Required action
In the records below, find the line containing "Spomenul aj jesenné voľby" and retype it and every line after it exactly, adding nothing.

Listed entries
^^^^^^^^^^^^^^^^

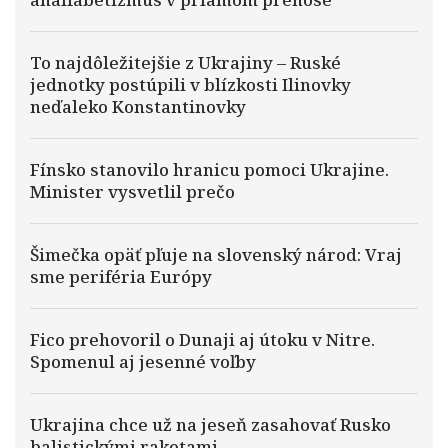
To najdôležitejšie z Ukrajiny – Ruské
jednotky postúpili v blízkosti Ilinovky
neďaleko Konstantinovky
Fínsko stanovilo hranicu pomoci Ukrajine.
Minister vysvetlil prečo
Šimečka opäť pľuje na slovenský národ: Vraj
sme periféria Európy
Fico prehovoril o Dunaji aj útoku v Nitre.
Spomenul aj jesenné voľby
Ukrajina chce už na jeseň zasahovať Rusko
balistickými raketami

^^^^^^^^^^^^^^^^

Completed task
Spomenul aj jesenné voľby
Ukrajina chce už na jeseň zasahovať Rusko
balistickými raketami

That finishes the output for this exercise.